Moreover, it is the prosecution, not the defense, that has the burden of proof on the issue of imperfect self-defense. (People v. Rios, supra, 23 Cal.4th at p. 462.) When a factual circumstance negates an element of the crime, as imperfect self-defense negates malice, the federal Constitution’s due process guarantee requires the prosecution to bear the burden of proving the absence of that circumstance beyond a reasonable doubt. (Mullaney v. Wilbur (1975) 421 U.S. 684, 704 [44 L.Ed.2d 508, 95 S.Ct. 1881]; Walker v. Endell (9th Cir. 1988) 850 F.2d 470, 472.) The elements of a crime are “[t]hose constituent parts of a crime which must be proved by the prosecution to sustain a conviction.” (Black’s Law Dictionary (5th ed. 1979) p. 467.) To sustain a conviction for murder under California law, the prosecution must prove malice and, in so doing, must prove the absence of imperfect self-defense. Accordingly, the absence of imperfect self-defense is an element, or an essential component of an element, of the offense of murder.

The Attorney General argues that a decision of the Court of Appeal holding that defendant’s Texas murder conviction qualifies under the prior murder special circumstance (People v. Martinez (1991) 230 Cal.App.3d 197 [281 Cal.Rptr. 205]) established the law of the case that this court must adhere to. *708The doctrine of the law of the case, on which the Attorney General relies, applies in criminal as well as civil matters and even in death penalty cases. (People v. Stanley (1995) 10 Cal.4th 764, 786-787 [42 Cal.Rptr.2d 543, 897 P.2d 481].) But the doctrine is intended merely to enhance judicial economy, and it is not applied when the earlier decision was a “manifest misapplication of existing principles resulting in substantial injustice” (People v. Shuey (1975) 13 Cal.3d 835, 846 [120 Cal.Rptr. 83, 533 P.2d 211]), or when “the controlling rules of law have been altered or clarified by a decision intervening between the first and second appellate determinations” (People v. Stanley, supra, at p. 787). Both of these exceptions exist here.

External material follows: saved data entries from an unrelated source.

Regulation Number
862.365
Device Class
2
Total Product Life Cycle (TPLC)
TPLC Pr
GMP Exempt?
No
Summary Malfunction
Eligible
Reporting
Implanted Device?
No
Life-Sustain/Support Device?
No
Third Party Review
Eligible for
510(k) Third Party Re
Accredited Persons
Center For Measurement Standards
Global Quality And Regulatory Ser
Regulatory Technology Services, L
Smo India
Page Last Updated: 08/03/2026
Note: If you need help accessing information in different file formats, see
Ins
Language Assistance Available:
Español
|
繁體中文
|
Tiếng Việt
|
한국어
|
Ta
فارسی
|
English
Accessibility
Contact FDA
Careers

Imposing the death penalty on a defendant for a killing without any qualifying special circumstance is a “substantial injustice” under our law, which requires at least one special circumstance before capital punishment may even be considered. The Court of Appeal’s decision was a “manifest misapplication of existing principles” because the Court of Appeal did not recognize that the statutory definition of malice in California excludes any killing committed with an actual belief, whether reasonable or not, in the need for self-defense. This court’s decision in In re Christian S., supra, 7 Cal.4th 768, which clarified the controlling rule of law—that imperfect self-defense is inherent in the statutory definitions of express and implied malice—was decided in 1994, three years after the Court of Appeal’s decision, and thus it is an intervening decision establishing an exception to the doctrine of law of the case.

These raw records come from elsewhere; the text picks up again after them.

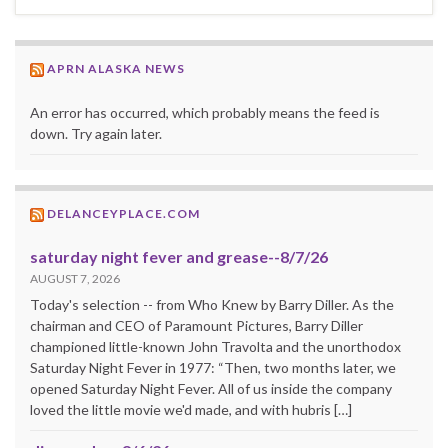
APRN ALASKA NEWS
An error has occurred, which probably means the feed is
down. Try again later.
DELANCEYPLACE.COM
saturday night fever and grease--8/7/26
AUGUST 7, 2026
Today's selection -- from Who Knew by Barry Diller. As the
chairman and CEO of Paramount Pictures, Barry Diller
championed little-known John Travolta and the unorthodox
Saturday Night Fever in 1977: “Then, two months later, we
opened Saturday Night Fever. All of us inside the company
loved the little movie we'd made, and with hubris […]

Like the majority (maj. opn., ante, at p. 688.), I see no need to decide whether, as the Attorney General argues, this court may look beyond the statutory definition of murder in Texas to determine whether defendant’s Texas conviction includes all the elements of murder in California. Nothing in the record of the Texas murder conviction (see People v. Guerrero (1988) 44 Cal.3d 343, 345 [243 Cal.Rptr. 688, 748 P.2d 1150]) establishes that defendant did not kill with an actual belief in the need for self-defense. On the contrary, the presentence report includes defendant’s statement that he drew his gun and fired the fatal shot because the victim “appeared to be reaching underneath the seat for a weapon.” (Maj. opn., ante, at p. 680.)

For these reasons, I would affirm the judgment as to guilt only and would reverse the judgment as to special circumstance and as to the penalty of death.

Appellant’s petition for a rehearing was denied November 12, 2003, and the opinion was modified to read as printed above. Kennard, J., was of the opinion that the petition should be granted.